As writer/director Malick traces the arc of their relationship, in which she yearns for his love and about which Neil remains taciturn, Malick paints, as he did in Tree of Life, a world of images that reflect back on the lives, an abstract aura over a dark reality. When the couple is in Paris, each image is a richness the City of Light offers. When they move to Oklahoma, the sun frequently glistens at dusk over the fields, giving a golden hue that belies the couple’s growing emotional poverty and highlights the relative bareness of mid-western small town life. It isn’t Paris, after all.
But this isn’t a story of desperate immigration; it’s about the migration of souls to places that exact payment for every moment of light. So universal is Malick depicting the loneliness of the soul that even the parish priest, Father Quintana (Javier Bardem), is alone in his thoughts of a nun now gone from his life. While Bardem is underused here, the role helps to highlight the frustrations of living that even the sacred cannot help.
As in 2011’s The Tree of Life, Malick is interested in the existential meaning of the individual life; in To the Wonder, however, he has a more linear story, more rooted in mundane disintegrating love and the challenges of immigrant life. Still, he casts most of his images in painterly strokes, as if bringing Wyeth’s Christina from field to home.

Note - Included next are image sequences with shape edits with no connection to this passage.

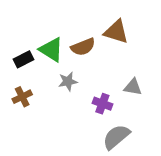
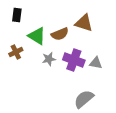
black rectangle: (24, 59) -> (17, 15), moved, turned -56
brown cross: (22, 97) -> (16, 52), moved
purple cross: (102, 104) -> (74, 60), moved, size x1.5

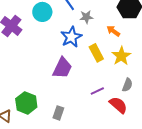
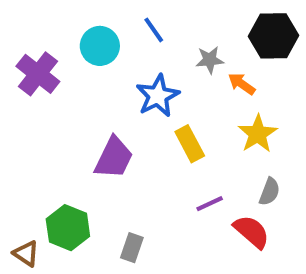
gray star: (86, 17) -> (210, 60), moved
yellow rectangle: (96, 53) -> (190, 144), moved
purple trapezoid: (62, 68) -> (114, 158), moved

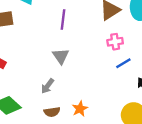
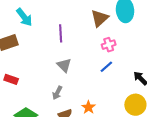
blue line: (123, 63) -> (106, 67), moved

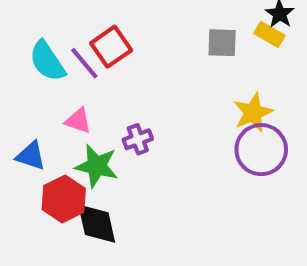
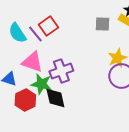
pink triangle: (78, 121) -> (32, 62), size x1.6
purple cross: (138, 139) -> (61, 71), size x1.6
black diamond: (97, 224) -> (55, 98), moved

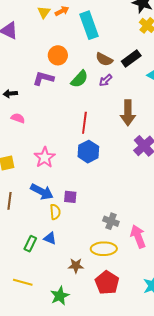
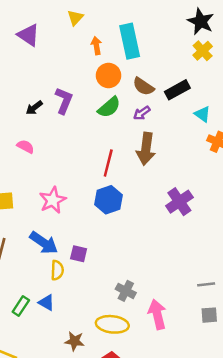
orange arrow: (62, 11) -> (96, 46), moved, turned -80
orange circle: (58, 55) -> (108, 75), moved
purple L-shape: (43, 78) -> (64, 101), turned 90
black arrow: (10, 94) -> (34, 108), moved, turned -40
brown arrow: (128, 113) -> (146, 149), moved

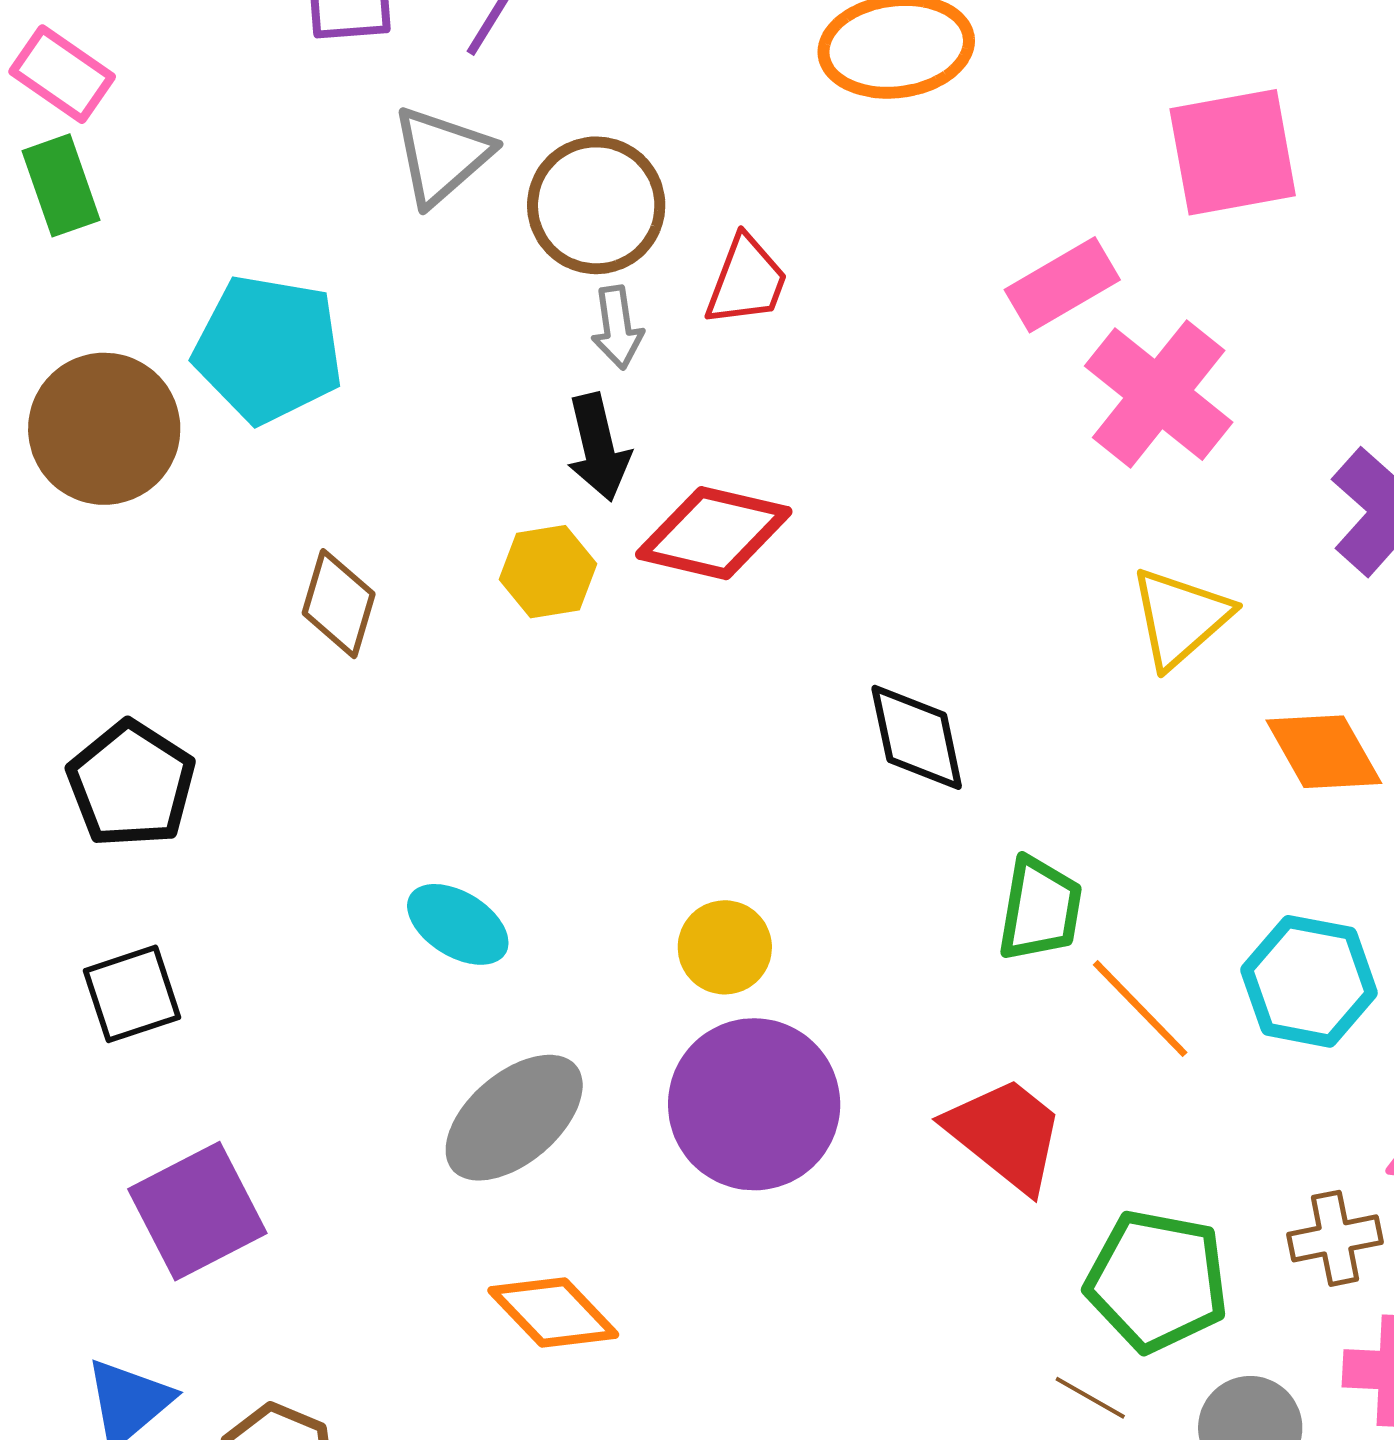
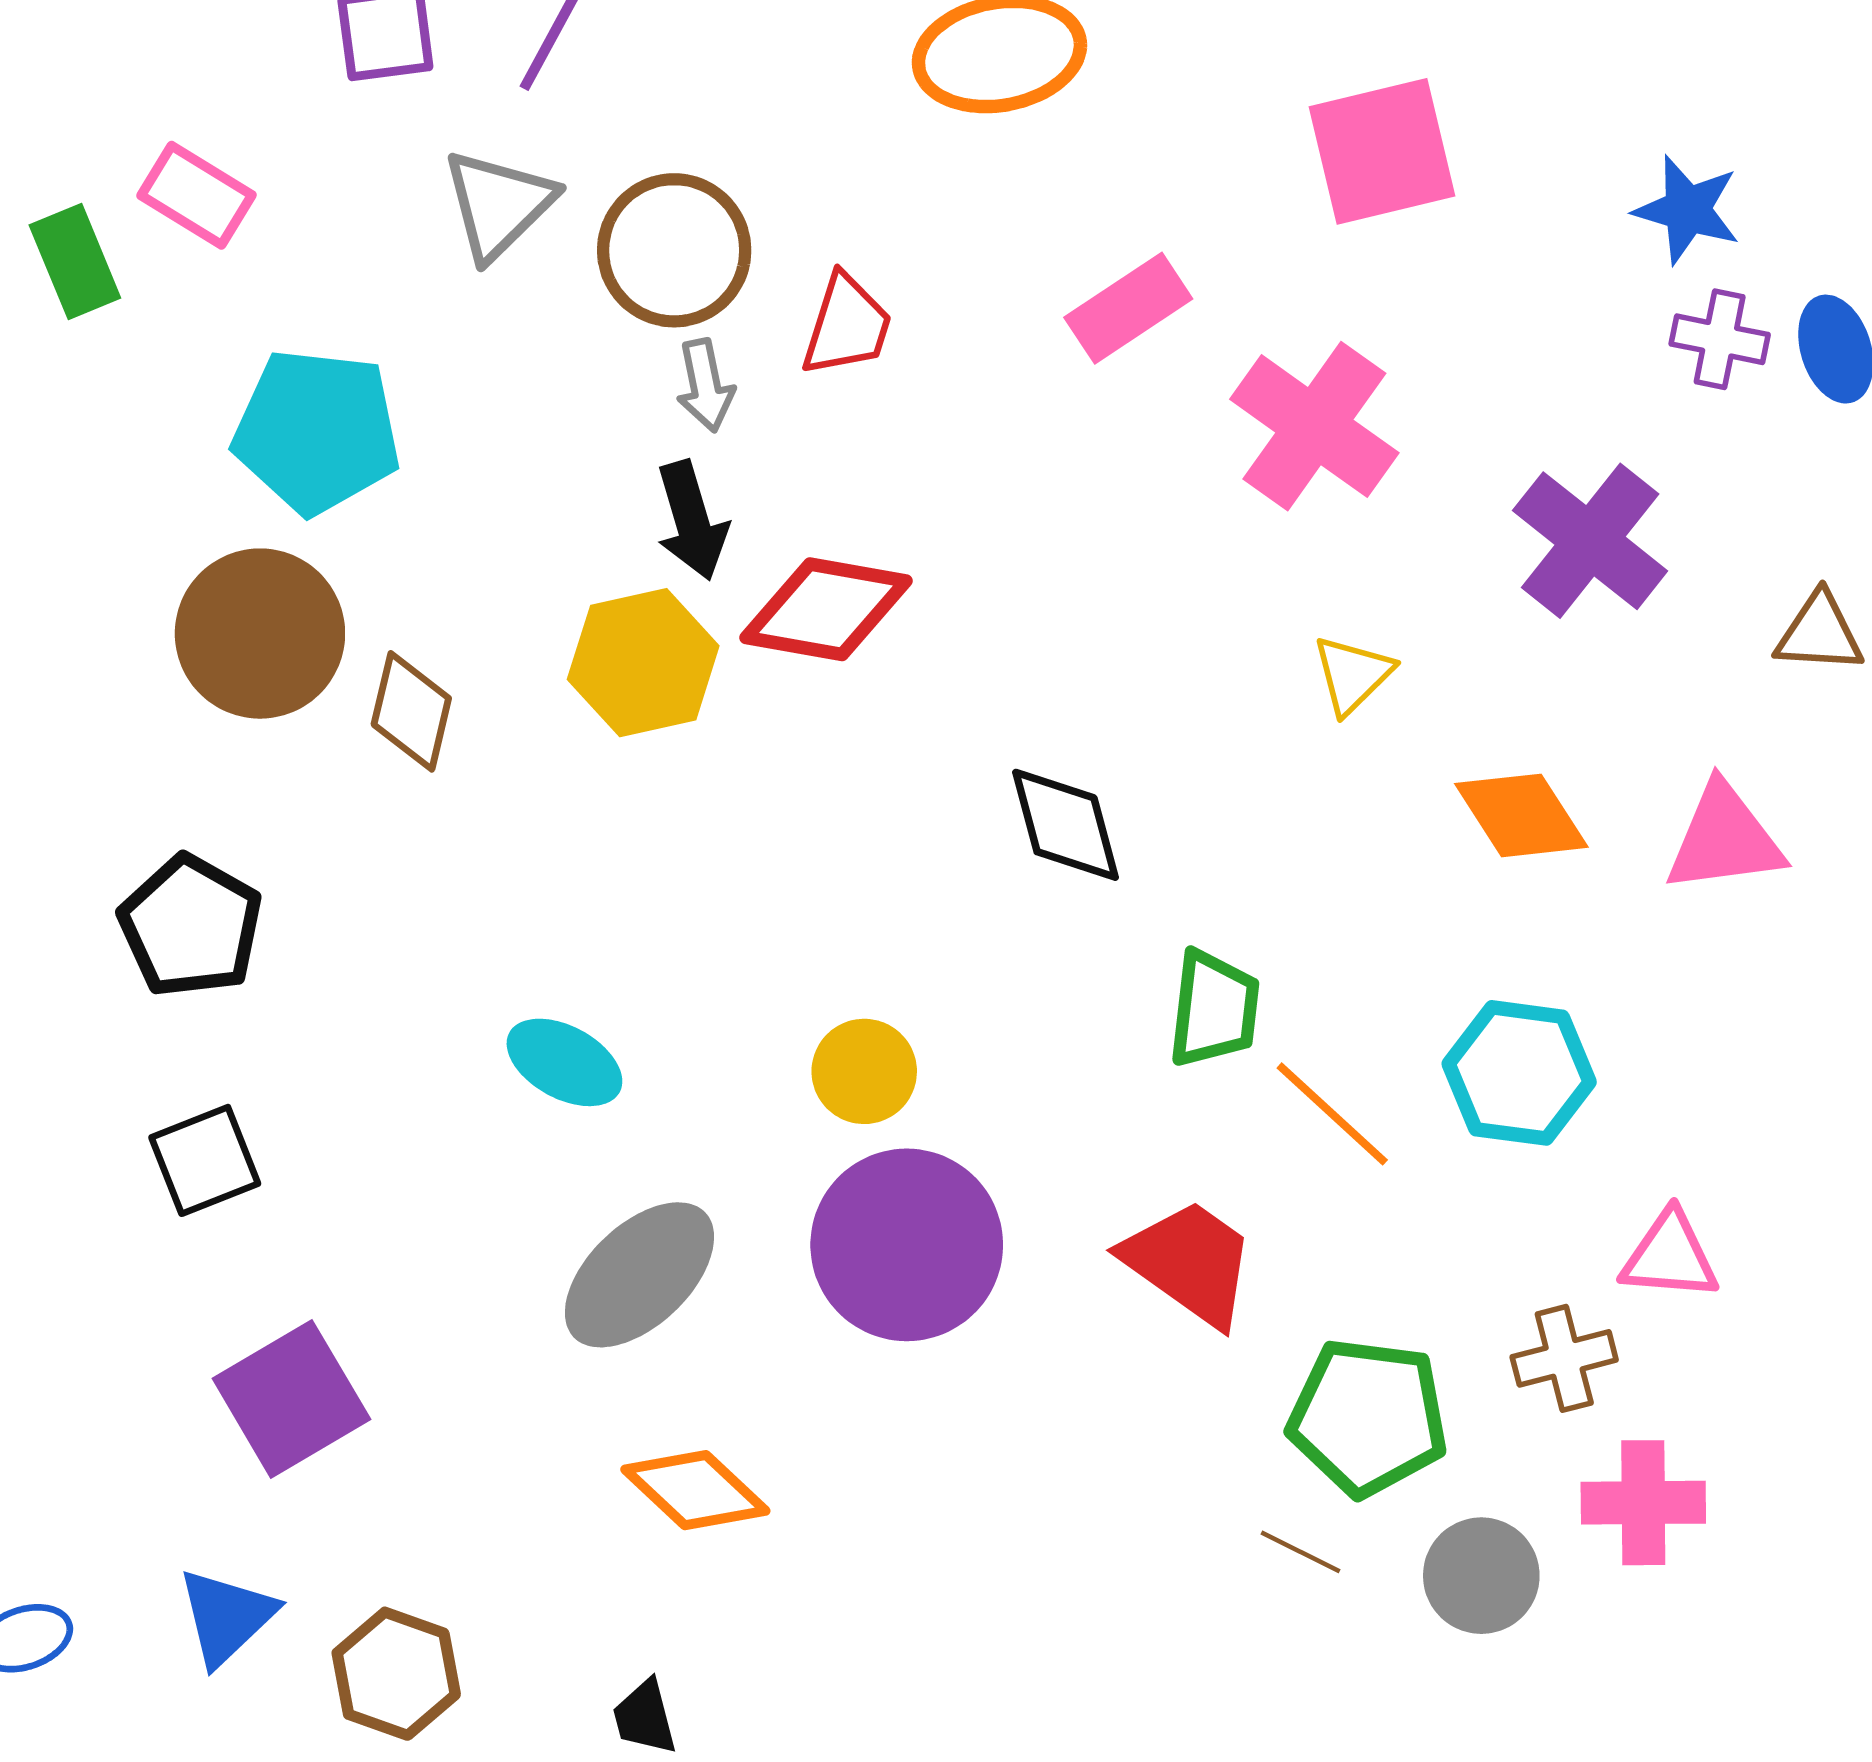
pink rectangle: (62, 74) -> (196, 195), moved
pink rectangle: (1062, 285) -> (1128, 308), moved
brown circle: (104, 429) -> (260, 634), moved
yellow hexagon: (548, 572) -> (643, 663), size x1.4
yellow triangle: (1180, 618) -> (1353, 674), size x0.7

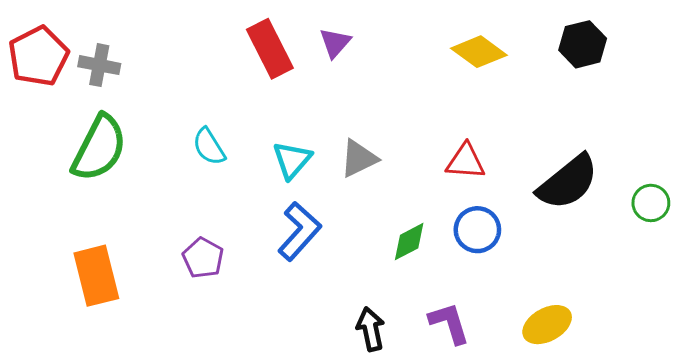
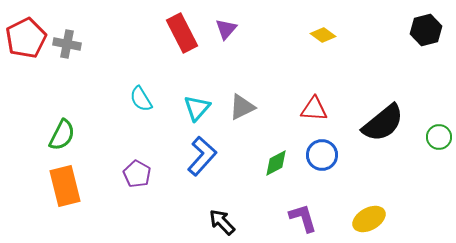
black hexagon: (583, 44) -> (426, 30), moved
yellow diamond: (479, 52) -> (323, 35), size x0.7
green semicircle: (99, 148) -> (62, 135), moved, size x0.7
black arrow: (371, 329) -> (222, 222), moved, turned -32

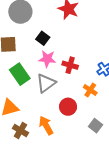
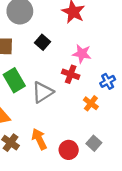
pink star: (47, 59) -> (82, 54), moved
red circle: (68, 107) -> (69, 150), moved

That home, typical of Malick, is barren of furniture and adornments, a minimalist shrine commenting on how place reveals soul. The protagonists never seem settled, nor are their lives.
Turning back always to Marina’s longings, Malick reminds us, as he did with The New World’s Pochahontas, that spirituality is best left unspoken: little is said in this film, much more being said with Marina’s gestures reaching for the sun and Neil’s staring through windows at vacant yards. Despite the despair, the film is a visual and metaphorical feast, as long as you accept the painter-filmmaker.
There’s no grand reunion as at the end of The Tree of life, just the realization that life doesn’t always work well. Marina hoped at the opening: “Newborn. I open my eyes. I melt. Into the eternal night. A spark. You got me out of the darkness. You gathered me up from earth. You've brought me back to life.” Although it doesn’t quite work out that way, Malick has caught the melancholy beauty of living with all its ironies.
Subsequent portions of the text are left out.